他们扛了一趟,俞青不让他们扛了,要他们集中力量填坑,怕雨水冲塌堤顶。他叫来几个人扛来足够的沙袋放到跟前,让他们哥仨往实填。他自己又领着人查看别处去了。

雨,渐渐小了。远处的大坝两头站满了各单位组织来救护大坝的人。汽车在一趟趟地运沙袋、缆绳。为了集中优势力量,便于指挥调动,防汛指挥部将护堤任务全交给专业队,厂矿企业的人则集中保护拦河大坝。

坑里的水全抽完了,毛旦灭了柴油机,哥仨便一趟趟扛起沙袋往坑里填。他们的年龄小,除了侯毛旦有武功垫底外,其他两人早已是气喘嘘嘘,一步三晃了。

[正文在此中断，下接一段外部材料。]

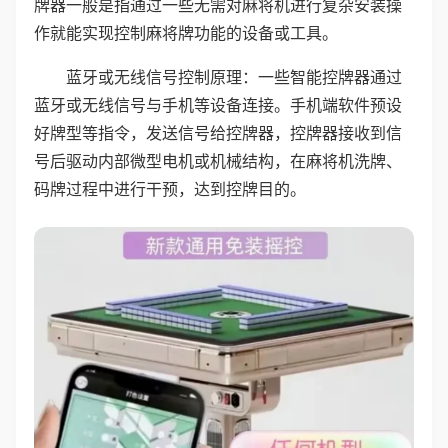
牌器一般是指通过一些无需对麻将机进行复杂安装操
作就能实现控制麻将牌功能的设备或工具。
蓝牙或无线信号控制原理：一些智能控牌器通过
蓝牙或无线信号与手机等设备连接。手机端软件预设
好牌型等指令，发送信号给控牌器，控牌器接收到信
号后驱动内部微型电机或机械结构，在麻将机洗牌、
码牌过程中进行干预，达到控牌目的。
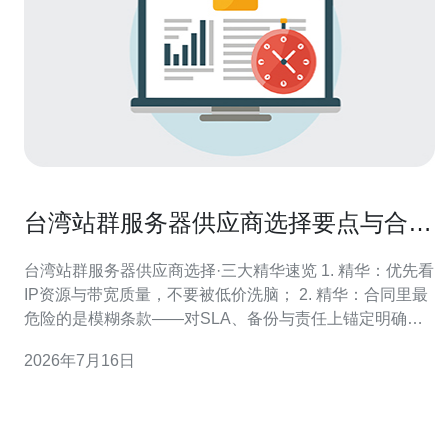
台湾站群服务器供应商选择要点与合同
注意事项解析
台湾站群服务器供应商选择·三大精华速览 1. 精华：优先看
IP资源与带宽质量，不要被低价洗脑； 2. 精华：合同里最
危险的是模糊条款——对SLA、备份与责任上锚定明确数
值； 3. 精华：合规与出海策略同等重要，数据管控、异地
2026年7月16日
恢复与风控机制必须写进合同。 本文由具有多年站群与
IDC服务实战经验的架构顾问原创，旨在以直白、劲爆的
风格把你常忽视的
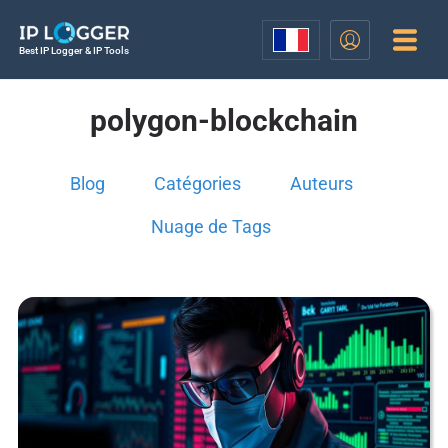
Best IP Logger & IP Tools
polygon-blockchain
Blog
Catégories
Auteurs
Nuage de Tags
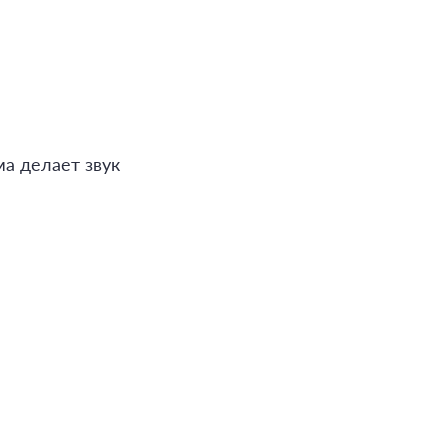
ма делает звук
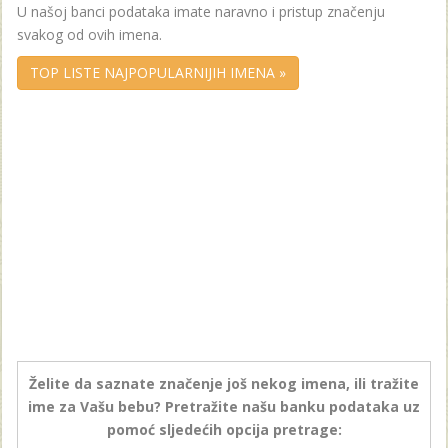
U našoj banci podataka imate naravno i pristup značenju
svakog od ovih imena.
TOP LISTE NAJPOPULARNIJIH IMENA »
Želite da saznate značenje još nekog imena, ili tražite
ime za Vašu bebu? Pretražite našu banku podataka uz
pomoć sljedećih opcija pretrage:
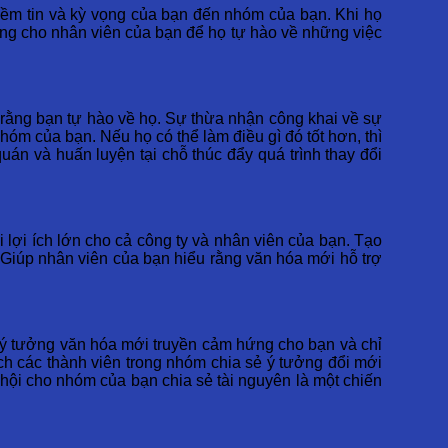
niềm tin và kỳ vọng của bạn đến nhóm của bạn. Khi họ
hứng cho nhân viên của bạn để họ tự hào về những việc
ện rằng bạn tự hào về họ. Sự thừa nhận công khai về sự
óm của bạn. Nếu họ có thể làm điều gì đó tốt hơn, thì
quán và huấn luyện tại chỗ thúc đẩy quá trình thay đổi
lợi ích lớn cho cả công ty và nhân viên của bạn. Tạo
 Giúp nhân viên của bạn hiểu rằng văn hóa mới hỗ trợ
sẻ ý tưởng văn hóa mới truyền cảm hứng cho bạn và chỉ
ch các thành viên trong nhóm chia sẻ ý tưởng đổi mới
 hội cho nhóm của bạn chia sẻ tài nguyên là một chiến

汗水和雨水在他们脸上横陈竖淌,一个个都成了泥猴。

“你们听,”二狗将沙袋扔进坑里侧着耳朵说,“什么声音?”

三人凝神谛听:隐隐约约象有无数头狂牛怒吼,又象有无数辆火车齐鸣,夹杂着象有无数铁球在铁板上滚动的声音一样,嗡嗡隆隆,自远而近,滚滚而来。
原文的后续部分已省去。